Negative words or positive deeds?

Al-Sisi’s visit to Germany

President Abdel-Fattah Al-Sisi’s visit to Germany, the launching of the UAE satellite and education were some of the issues which occupied the press this week.

The editorial of the official daily Al-Ahram noted that the president’s foreign visits aim to open new horizons for the Egyptian economy and attract foreign investment.

In that context, the edit said, came this week’s visit to Germany. The visit acquires great importance given the special nature of the Egyptian-German relationship as well as the strong German economy that puts it in fourth position worldwide.

Besides, the edit added, there are very promising opportunities for investment in Egypt especially in the Suez Canal zone and the new administrative capital. 
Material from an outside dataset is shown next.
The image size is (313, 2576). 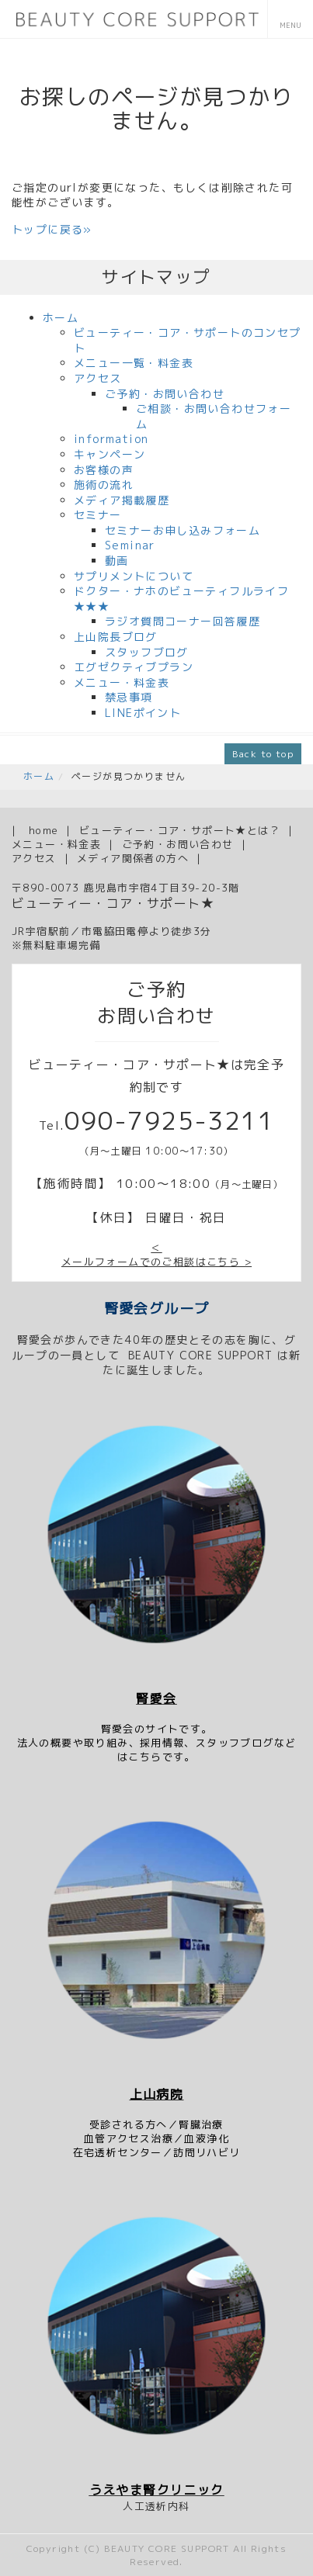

“Egypt and Germany can cooperate in facing common dangers and challenges including terrorism and illegal immigration. Both states agree on the importance of reaching a political solution to the conflicts in the region especially in Syria and Libya as well as the importance of achieving comprehensive and sustained development on the African continent,” the edit said.

Emadeddin Adib hailed the launching of the UAE Earth observation satellite, the first designed and manufactured in the Emirati Centre for Clean Technology.

Adib viewed it as a prominent international and Arab achievement by all standards.

“Khalifa-Sat is the first satellite made by UAE hands that are specialised in taking pictures of Earth and monitoring environmental developments,” he wrote in the daily Al-Watan.

While he hailed the achievement, he criticised Iranian policies that aim at spreading sectarianism and ethnic beliefs.

Adib concluded his regular column by questioning which is better for people: negative words or positive deeds, spreading tolerance or dispersing aggression, brainwashing public opinion or improving education, building the great Louvre Museum in Abu Dhabi or a camp to train militias in Tehran?

Abbas Al-Tarabili wrote that most education experts agree that the size of classes is the core and crux of the education problem.

He asked how students can understand their lessons or how teachers can deliver in a big class.

“The size of classes has reached 120 students in some schools in Giza; the average size is 80. That size is primarily responsible for the deterioration in education.”

The student is not able to understand the teacher and the teacher is unable to teach,” Al-Tarabili wrote in the daily Al-Masry Al-Youm.

Given that, he added, the problem is primarily in a deficiency in the number of classes. Thus, the solution is in building thousands of more classes.

Perhaps the solution is to use pre-fabricated walls in building classes. This way would allow schools to build dozens of classes in a short time. But, Al-Tarabili wondered whether the state will increase the budget allocated for education to allow for building the needed classes.